**** SOURCE RECORDS ****

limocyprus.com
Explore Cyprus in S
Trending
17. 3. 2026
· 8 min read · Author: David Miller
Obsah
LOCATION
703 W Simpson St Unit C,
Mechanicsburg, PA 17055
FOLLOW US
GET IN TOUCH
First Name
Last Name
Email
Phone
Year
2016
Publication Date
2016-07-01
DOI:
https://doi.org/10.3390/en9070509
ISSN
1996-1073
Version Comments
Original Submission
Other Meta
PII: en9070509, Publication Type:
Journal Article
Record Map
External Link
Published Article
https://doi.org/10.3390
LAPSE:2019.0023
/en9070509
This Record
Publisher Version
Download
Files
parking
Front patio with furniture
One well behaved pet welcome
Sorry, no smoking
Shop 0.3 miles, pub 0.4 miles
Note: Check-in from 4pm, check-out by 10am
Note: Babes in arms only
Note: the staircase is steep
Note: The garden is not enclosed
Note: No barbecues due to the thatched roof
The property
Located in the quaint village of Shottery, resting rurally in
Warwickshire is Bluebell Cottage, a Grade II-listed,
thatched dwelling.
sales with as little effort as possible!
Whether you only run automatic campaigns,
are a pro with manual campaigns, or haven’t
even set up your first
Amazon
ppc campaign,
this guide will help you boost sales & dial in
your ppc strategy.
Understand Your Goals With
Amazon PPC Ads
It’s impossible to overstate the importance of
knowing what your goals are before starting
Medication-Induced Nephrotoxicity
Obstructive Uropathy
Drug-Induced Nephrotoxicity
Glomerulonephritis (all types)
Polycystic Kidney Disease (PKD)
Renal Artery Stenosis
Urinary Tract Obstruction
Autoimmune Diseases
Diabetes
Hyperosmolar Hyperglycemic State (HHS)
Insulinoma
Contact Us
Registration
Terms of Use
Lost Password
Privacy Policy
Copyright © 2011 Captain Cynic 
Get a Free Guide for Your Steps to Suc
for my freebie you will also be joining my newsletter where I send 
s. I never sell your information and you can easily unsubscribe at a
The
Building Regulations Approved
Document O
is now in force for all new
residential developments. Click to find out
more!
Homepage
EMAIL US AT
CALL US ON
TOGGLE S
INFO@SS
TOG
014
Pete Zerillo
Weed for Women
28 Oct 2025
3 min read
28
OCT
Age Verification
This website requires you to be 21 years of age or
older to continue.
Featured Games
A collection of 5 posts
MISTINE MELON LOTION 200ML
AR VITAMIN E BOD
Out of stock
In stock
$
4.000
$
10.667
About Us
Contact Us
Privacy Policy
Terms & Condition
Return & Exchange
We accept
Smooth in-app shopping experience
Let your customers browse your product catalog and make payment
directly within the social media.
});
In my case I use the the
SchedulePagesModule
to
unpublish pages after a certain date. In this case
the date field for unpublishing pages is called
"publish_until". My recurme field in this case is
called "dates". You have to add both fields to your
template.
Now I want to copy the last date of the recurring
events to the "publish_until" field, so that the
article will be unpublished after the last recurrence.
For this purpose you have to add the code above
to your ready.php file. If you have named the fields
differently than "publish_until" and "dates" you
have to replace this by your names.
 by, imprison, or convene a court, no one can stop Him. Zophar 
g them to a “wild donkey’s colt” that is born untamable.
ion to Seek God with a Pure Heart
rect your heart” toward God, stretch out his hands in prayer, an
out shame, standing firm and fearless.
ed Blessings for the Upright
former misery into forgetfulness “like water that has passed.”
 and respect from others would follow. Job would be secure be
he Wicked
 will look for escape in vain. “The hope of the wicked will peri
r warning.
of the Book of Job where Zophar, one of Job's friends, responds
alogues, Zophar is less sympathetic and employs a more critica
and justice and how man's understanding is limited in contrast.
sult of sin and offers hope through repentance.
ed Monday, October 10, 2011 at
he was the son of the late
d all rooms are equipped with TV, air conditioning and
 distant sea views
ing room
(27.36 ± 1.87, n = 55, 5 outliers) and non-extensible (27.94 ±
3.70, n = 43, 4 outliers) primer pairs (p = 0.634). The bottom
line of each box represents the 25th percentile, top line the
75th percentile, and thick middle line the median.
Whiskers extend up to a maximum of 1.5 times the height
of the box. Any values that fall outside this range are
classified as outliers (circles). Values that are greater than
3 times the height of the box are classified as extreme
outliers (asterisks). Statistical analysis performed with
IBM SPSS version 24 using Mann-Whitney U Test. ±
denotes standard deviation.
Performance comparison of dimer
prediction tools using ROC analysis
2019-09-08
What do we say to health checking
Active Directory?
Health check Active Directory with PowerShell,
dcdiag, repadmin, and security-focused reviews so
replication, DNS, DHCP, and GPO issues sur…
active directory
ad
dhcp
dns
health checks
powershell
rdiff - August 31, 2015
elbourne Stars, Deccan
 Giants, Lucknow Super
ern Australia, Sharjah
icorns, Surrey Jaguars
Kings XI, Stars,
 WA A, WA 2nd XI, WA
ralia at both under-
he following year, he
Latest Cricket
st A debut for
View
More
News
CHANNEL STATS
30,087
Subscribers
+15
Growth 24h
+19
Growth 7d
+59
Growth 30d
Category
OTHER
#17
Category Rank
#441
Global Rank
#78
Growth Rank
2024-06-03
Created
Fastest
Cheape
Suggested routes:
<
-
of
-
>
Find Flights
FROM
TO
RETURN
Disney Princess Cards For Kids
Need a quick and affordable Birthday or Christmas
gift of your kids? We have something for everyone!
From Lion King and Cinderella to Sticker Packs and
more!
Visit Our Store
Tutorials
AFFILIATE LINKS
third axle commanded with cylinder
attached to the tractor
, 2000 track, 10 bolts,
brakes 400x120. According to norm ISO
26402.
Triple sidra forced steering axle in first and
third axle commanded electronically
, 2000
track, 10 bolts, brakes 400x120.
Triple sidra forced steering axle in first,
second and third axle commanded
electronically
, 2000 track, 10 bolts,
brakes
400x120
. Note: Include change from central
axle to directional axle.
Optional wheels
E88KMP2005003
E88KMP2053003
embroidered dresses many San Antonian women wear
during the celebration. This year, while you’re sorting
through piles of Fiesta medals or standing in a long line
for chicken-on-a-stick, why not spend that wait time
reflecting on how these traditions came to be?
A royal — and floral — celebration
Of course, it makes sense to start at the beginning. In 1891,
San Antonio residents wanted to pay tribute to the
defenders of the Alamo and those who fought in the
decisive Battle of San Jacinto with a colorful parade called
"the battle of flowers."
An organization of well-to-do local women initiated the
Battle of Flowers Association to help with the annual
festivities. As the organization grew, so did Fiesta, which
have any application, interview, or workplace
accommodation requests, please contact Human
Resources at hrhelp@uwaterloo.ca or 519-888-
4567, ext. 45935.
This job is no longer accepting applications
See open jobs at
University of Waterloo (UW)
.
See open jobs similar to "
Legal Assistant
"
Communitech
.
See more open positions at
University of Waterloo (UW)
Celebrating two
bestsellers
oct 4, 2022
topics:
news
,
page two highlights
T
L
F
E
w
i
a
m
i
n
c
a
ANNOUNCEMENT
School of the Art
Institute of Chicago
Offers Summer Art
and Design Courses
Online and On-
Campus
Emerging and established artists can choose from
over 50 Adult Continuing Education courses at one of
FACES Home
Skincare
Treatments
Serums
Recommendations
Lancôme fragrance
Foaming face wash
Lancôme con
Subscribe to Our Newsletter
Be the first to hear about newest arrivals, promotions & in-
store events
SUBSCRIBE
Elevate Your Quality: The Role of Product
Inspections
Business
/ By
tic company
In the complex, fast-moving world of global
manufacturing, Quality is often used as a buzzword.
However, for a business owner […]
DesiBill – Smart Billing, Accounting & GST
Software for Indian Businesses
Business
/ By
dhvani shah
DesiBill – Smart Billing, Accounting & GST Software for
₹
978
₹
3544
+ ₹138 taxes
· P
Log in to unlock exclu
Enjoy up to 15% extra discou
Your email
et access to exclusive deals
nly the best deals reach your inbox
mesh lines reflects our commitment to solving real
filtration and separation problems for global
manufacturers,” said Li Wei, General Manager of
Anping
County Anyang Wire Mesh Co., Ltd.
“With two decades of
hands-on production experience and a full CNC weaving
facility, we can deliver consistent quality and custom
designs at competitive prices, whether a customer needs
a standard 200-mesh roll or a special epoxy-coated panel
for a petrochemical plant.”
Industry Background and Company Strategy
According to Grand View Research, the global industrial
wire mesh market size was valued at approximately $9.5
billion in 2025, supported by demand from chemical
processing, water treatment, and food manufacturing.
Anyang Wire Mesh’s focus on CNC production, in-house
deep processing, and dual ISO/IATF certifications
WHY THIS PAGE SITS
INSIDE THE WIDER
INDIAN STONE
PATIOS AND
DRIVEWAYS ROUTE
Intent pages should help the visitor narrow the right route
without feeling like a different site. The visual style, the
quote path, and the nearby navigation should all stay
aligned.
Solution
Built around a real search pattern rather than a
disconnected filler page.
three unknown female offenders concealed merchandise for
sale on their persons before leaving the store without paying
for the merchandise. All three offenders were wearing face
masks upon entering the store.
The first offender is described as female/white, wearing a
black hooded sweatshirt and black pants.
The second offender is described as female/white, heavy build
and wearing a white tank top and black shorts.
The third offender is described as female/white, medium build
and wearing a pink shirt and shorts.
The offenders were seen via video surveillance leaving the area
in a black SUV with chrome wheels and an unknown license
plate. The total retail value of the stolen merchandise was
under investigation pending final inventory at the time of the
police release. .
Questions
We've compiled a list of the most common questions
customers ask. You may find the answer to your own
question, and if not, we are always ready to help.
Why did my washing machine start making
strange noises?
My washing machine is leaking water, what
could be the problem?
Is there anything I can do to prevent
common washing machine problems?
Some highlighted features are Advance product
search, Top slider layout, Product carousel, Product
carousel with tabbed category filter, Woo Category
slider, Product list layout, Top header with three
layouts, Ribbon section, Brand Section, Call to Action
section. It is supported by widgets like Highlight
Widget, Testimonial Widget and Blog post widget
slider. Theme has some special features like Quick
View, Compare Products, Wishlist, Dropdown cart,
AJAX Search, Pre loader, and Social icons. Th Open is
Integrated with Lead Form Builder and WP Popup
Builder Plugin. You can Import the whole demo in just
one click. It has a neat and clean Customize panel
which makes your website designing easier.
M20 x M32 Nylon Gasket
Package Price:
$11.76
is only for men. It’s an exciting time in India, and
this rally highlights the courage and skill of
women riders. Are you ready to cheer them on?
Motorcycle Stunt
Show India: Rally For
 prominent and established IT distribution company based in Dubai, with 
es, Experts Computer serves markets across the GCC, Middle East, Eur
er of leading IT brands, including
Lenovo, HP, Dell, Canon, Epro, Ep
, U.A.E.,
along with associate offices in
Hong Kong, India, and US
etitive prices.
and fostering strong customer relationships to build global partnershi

****

Return all lines from the entries that contain the string "production".

→ PROBLEM SOLUTION:
hands-on production experience and a full CNC weaving
Anyang Wire Mesh’s focus on CNC production, in-house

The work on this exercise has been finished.